Yukarıda bahsedilen paylaşımda, “İçerik üretme ve çevrimiçi içeriğe yanıt verme görevini üstlenen botlar ve ücretli çalışanlardan oluşan bir sistem kullanılarak, çevrimiçi ortamda ve daha geniş bir kültürde kültürü ve söylemi manipüle eden büyük ölçekli ve kasıtlı bir çaba var” deniliyor. Komplo teorisyenlerine göre, bu botlar, neredeyse her siyasi konu hakkında kamuoyunun algısını etkilemeye çalışmakta ya da elitleri sorgulamanızı engellemek için sürekli dikkatinizi dağıtarak mal almanızı sağlamakta.

Elbette, internette bot etkinliği olduğu gerçeği yadsınamaz. Hatta 2022 yılında tüm internet trafiğinin (internet içeriği değil) neredeyse yarısının botlardan kaynaklandığı tespit edilmiştir. Web sitelerine karşı yapılan dağıtılmış hizmet reddi (DDoS) saldırıları gibi eylemler de bu trafiğin bir parçasıdır.

Botların Gelişimi ve Etkileri

Botlarla ilgili yapılan araştırmalardan birini gerçekleştiren firmalardan biri olan Imperva’nın kıdemli başkan yardımcısı Karl Triebes, “Botlar 2013 yılından bu yana hızlı bir gelişim gösterdi, ancak üretken yapay zekanın ortaya çıkışıyla birlikte bu teknoloji önümüzdeki on yıl içinde daha da büyük ve daha endişe verici bir hızda ilerleyecek” diyor.

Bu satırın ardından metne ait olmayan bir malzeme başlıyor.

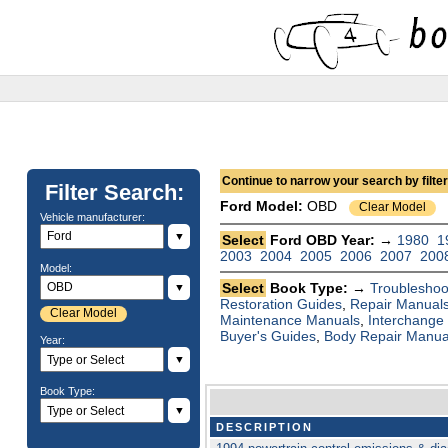
Continue to narrow your search by filteri
Filter Search:
Ford
Model:
OBD
Clear Model
Vehicle manufacturer:
▼
Select
Ford OBD Year: →
1980
1
2003
2004
2005
2006
2007
200
Model:
Select
Book Type: →
Troubleshoo
▼
Restoration Guides
,
Repair Manual
Clear Model
Maintenance Manuals
,
Interchange
Buyer's Guides
,
Body Repair Manua
Year:
▼
Book Type:
▼
DESCRIPTION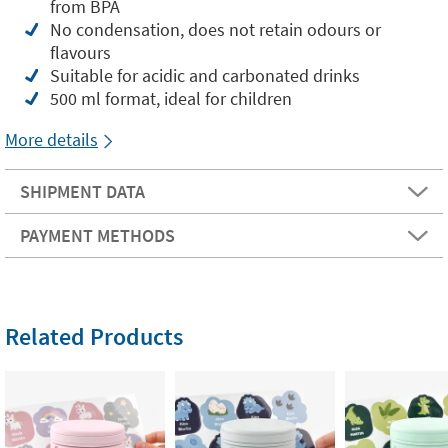
from BPA
No condensation, does not retain odours or
flavours
Suitable for acidic and carbonated drinks
500 ml format, ideal for children
More details
SHIPMENT DATA
PAYMENT METHODS
Related Products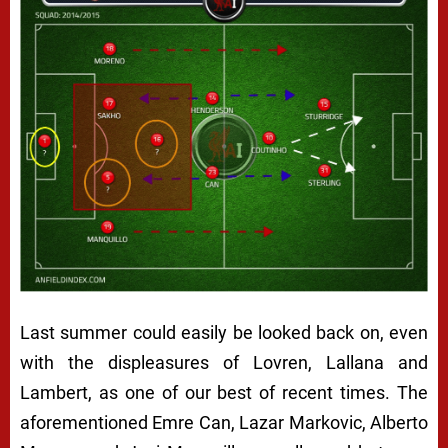
Last summer could easily be looked back on, even
with the displeasures of Lovren, Lallana and
Lambert, as one of our best of recent times. The
aforementioned Emre Can, Lazar Markovic, Alberto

Triebes, “Siber suçlular, gelişmiş otomasyon ile API uç noktalarına ve uygulama iş mantığına saldırmaya daha fazla odaklanacak. Sonuç olarak, kötü botlarla ilişkili iş kesintisi ve mali etki, önümüzdeki yıllarda daha da önemli hale gelecek” şeklinde ekliyor.

Sosyal medya platformlarında da bu botlarla karşılaşmış olabilirsiniz. Botlar tarafından üretilen içerikler, arama motorları için büyük bir sorun teşkil etmekte ve bu sorunun zamanla daha da kötüleşeceği öngörülmektedir. İnsanların son birkaç yıldır Google’ın performansındaki düşüşten şikayet etmeleri, bu durumu destekleyen bir başka işarettir. Google’a katılan 20. çalışan olan ve daha sonra Yahoo’nun CEO’su olarak görev yapan Marissa Mayer, sorunun internetin kendisinin kalitesinin düşmesinden kaynaklandığını düşünmektedir. Mayer, Freakonomics ile yaptığı bir görüşmede “İnternetin kalitesinin darbe aldığını düşünüyorum” dedi ve ekledi: “Google’a başladığımda yaklaşık 30 milyon web sayfası vardı; bu nedenle hepsini taramak ve dizine eklemek nispeten kolaydı. Çok gibi görünse de, o dönem için küçük bir sayıydı. Bugün, Google’ın bir trilyondan fazla URL’yi taradığı bir noktaya geldik” şeklinde ifade etti.

Mayer, insanların aldıkları kaliteli arama sonuçlarının düşmesinin ardından Google’ı suçlamalarının doğal olduğunu ancak Google’ın sonuçlarını daha çok web’e açılan bir pencere olarak gördüğünü belirtti. Ancak, her ne kadar internetin kötüye gittiği ve bot etkinliklerinin arttığı düşünülse de, bu durumun internetin öldüğü anlamına gelmediğini unutmamak gerekir. Trafik, yapay zeka ile insanlar arasında eşit bir paylaşıma yaklaşsa bile, içeriklerin çoğunluğu hala insanlar tarafından üretilmektedir.